L'Affaire SK1 (2013) de Frédéric Tellier

Avec Raphaël Personnaz, Nathalie Baye, Olivier Gourmet, Michel Vuillermoz, Christa Teret, Thierry Neuvic, William Nadylam, Mariane Denicourt.

Bonne surprise que ce policier qui peint l'histoire de Guy George violeur et tueur en série de jeunes femmes à Paris.
Le film accroche le spectateur par sa progression qui n'est pas chronologique, mais qui commence par le procès puis des va et viens (flash-back multiples, flash forwards, ellipses). Beau travail d'écriture et de montage qui permet au film de rester captivant de bout en bout. Beau travail choral des acteurs où il n'y en a pas un qui domine, mais un ensemble d'acteurs (Personnaz, Baye, Gourmet, Vuillermoz). Avec un formidable Adama Niane qui crève l'écran. La révélation du film.
Le film montre la progression de l'enquête et ses mauvaises pistes. Mais aussi l'évolution de la loi. Le fonctionnement de la police. Mais aussi les avocats qui s'occupent du tueur pendant son procès. Jusqu'à la musique qui reste bien utilisée, avec parcimonie, et qui n'est pas une surcharge lourdingue (voir les films étatsuniens).
Une des forces du film est de rendre pitoyable Guy George, presque émouvant. Et de montrer que s'il n'avait pas avoué, les preuves n'étaient pas suffisantes pour l'accuser. Ce qui fait froid dans le dos.
Il donc encore possible de faire de bons films policiers en France.

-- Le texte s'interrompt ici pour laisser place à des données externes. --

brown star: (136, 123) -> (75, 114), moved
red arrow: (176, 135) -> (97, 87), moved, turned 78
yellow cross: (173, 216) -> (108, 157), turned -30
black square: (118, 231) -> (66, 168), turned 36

Trois souvenirs de ma jeunesse (2015) de Arnaud Desplechin

Avec Quentin Dolmaire, Lou Roy Lecollinet, Mathieu Amalric, Dinara Droukarova, Cecile Garcia Fogel, Francoise Lebrun, Olivier Rabourdin.

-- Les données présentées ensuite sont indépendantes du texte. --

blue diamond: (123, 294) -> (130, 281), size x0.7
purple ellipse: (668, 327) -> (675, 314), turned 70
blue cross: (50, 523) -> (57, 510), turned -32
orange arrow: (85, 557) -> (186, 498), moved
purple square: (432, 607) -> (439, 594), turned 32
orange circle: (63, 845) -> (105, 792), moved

Voilà un film qui pendant une bonne moitié est intéressant. Le film cherche sa tonalité et le spectateur est  en éveil ne devinant pas vers où le film va évoluer. Il y a du drame social, du politique, de l'espionnage, du conflit palestino-israélien, des sentiments. Et le film, par des va et viens hésite pendant un bon moment. Ce qui finalement le rendait intéressant. Puis il ne tire plus qu'une seule ficelle, celle de l'histoire entre Esther et Paul. Pas inintéressante, mais lassante sur la durée et surtout, le spectateur s'attend à un retour régulier vers la scène de l'interrogatoire par les services d'espionnage, ou alors vers les autres aventures de Paul. Le générique de fin tombe et le film s'est finalement concentré sur l'histoire sentimentale avec Esther. Pas désagréable, mais ennuyeuse et laisse le spectateur sur ça faim. Surtout qu'ensuite la scène de Paul Amalric qui revoit son ami d'enfance, où il devient agressif sur son Esther perdue, tombe comme un cheveu sur la soupe et paraît ratée, surjouée.
Tout ceci laisse une impression de manque de maîtrise ou d'incapacité à garder les enjeux narratifs du film, de son premier tiers en tout cas. Même si l'ensemble est de bon niveau.
Ce sujet et ces différentes histoires que le réalisateur a refusé d'adresser (ou de continuer à traiter) dans la deuxième partie se prêtaient peut-être mieux au format téléfilm de plusieurs heures.